Walker has said that the play was sparked by the thought “What if Desdemona was guilty?” Time is Love doesn’t try to rewrite Othello but it has some of the same themes, with Karl as a kind of Iago, perhaps jealous of the attention Blaz gives women.

Plotting and exposition are rather confusing but, as director, Walker is boldly theatrical. He even starts with text on screen statements about theatre before a window above them opens and Serena starts telling the story. She switches time backwards and masked figures enter flashing torches through the darkness and pointing guns at the audience. What is going on? Is it a burglary? Confusing but dramatic and rather stylized.

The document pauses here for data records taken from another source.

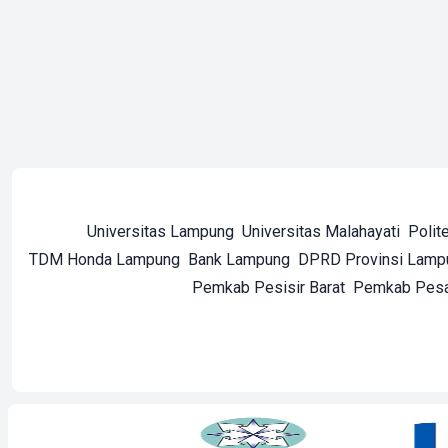
Universitas Lampung
Universitas Malahayati
Polit
TDM Honda Lampung
Bank Lampung
DPRD Provinsi Lamp
Pemkab Pesisir Barat
Pemkab Pes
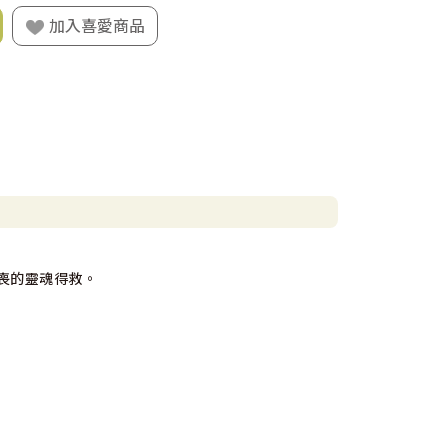
加入喜愛商品
喪的靈魂得救。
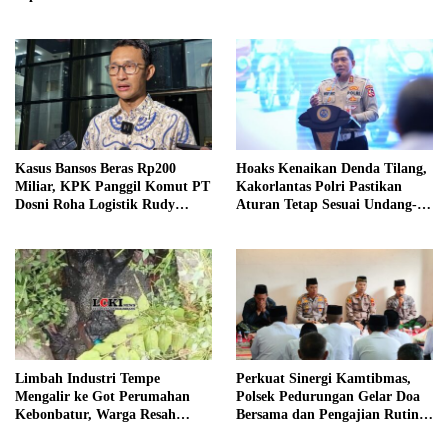
Asal Ambarawa!
Kasus Bansos Beras Rp200
Hoaks Kenaikan Denda Tilang,
Miliar, KPK Panggil Komut PT
Kakorlantas Polri Pastikan
Dosni Roha Logistik Rudy
Aturan Tetap Sesuai Undang-
Tanoe
Undang
Limbah Industri Tempe
Perkuat Sinergi Kamtibmas,
Mengalir ke Got Perumahan
Polsek Pedurungan Gelar Doa
Kebonbatur, Warga Resah
Bersama dan Pengajian Rutin
Terhadap Bau Menyengat
Bersama Ponpes Al-Hikmah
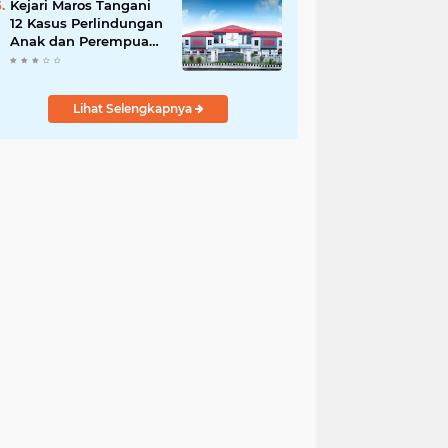
Kejari Maros Tangani
12 Kasus Perlindungan
Anak dan Perempuan
Hingga Juli 2026
Lihat Selengkapnya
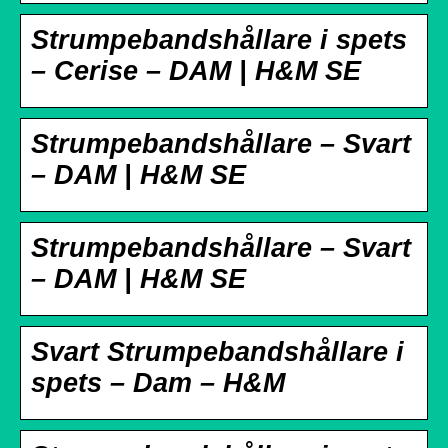
Strumpebandshållare i spets
– Cerise – DAM | H&M SE
Strumpebandshållare – Svart
– DAM | H&M SE
Strumpebandshållare – Svart
– DAM | H&M SE
Svart Strumpebandshållare i
spets – Dam – H&M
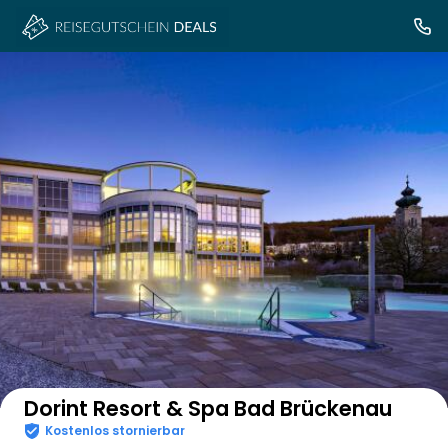
Auf der Karte anzeigen
Dorint Resort & Spa Bad Brückenau
Kostenlos stornierbar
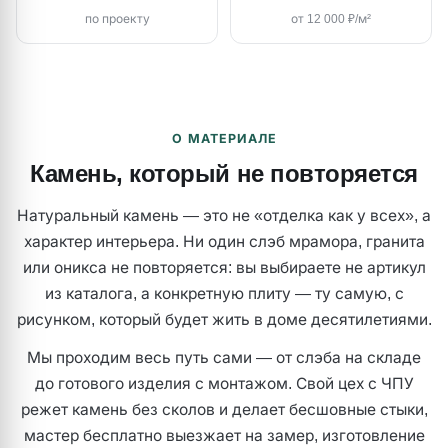
по проекту
от 12 000 ₽/м²
О МАТЕРИАЛЕ
Камень, который не повторяется
Натуральный камень — это не «отделка как у всех», а
характер интерьера. Ни один слэб мрамора, гранита
или оникса не повторяется: вы выбираете не артикул
из каталога, а конкретную плиту — ту самую, с
рисунком, который будет жить в доме десятилетиями.
Мы проходим весь путь сами — от слэба на складе
до готового изделия с монтажом. Свой цех с ЧПУ
режет камень без сколов и делает бесшовные стыки,
мастер бесплатно выезжает на замер, изготовление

Lighting is used sparingly, sometimes just a single beam shining where needed, and video used frequently, shown behind the action to underline it with the same moment in more detail: as with close-up glimpses of Havana and Seamus and a turmoil of bedclothes as the live actors represent sex more symbolically.

Language too takes off into poetic metaphor. There’s a vivid description of orgasm as turning into pterodactyls and flying off. Movement is choreographed, images created and Shelia Atim has composed a musical soundscape that aids atmosphere.

However, the play holds the attention more by its theatricality than any real identification with the characters. Though we learn some surprising details, such as Serena, as a child, being taken by her mother to see Bernard Shaw’s Mrs Warren’s Profession, we don’t find out enough about them or, despite some powerful acting, really believe in them.

The brief passages in Spanish (which I don’t speak) had a stronger reality. Had this something to do with the speed of delivery? Time is Love lasts only about ninety minutes. Given time to open up, to dig deeper and more firmly anchored in its setting, it has the potential to offer much more.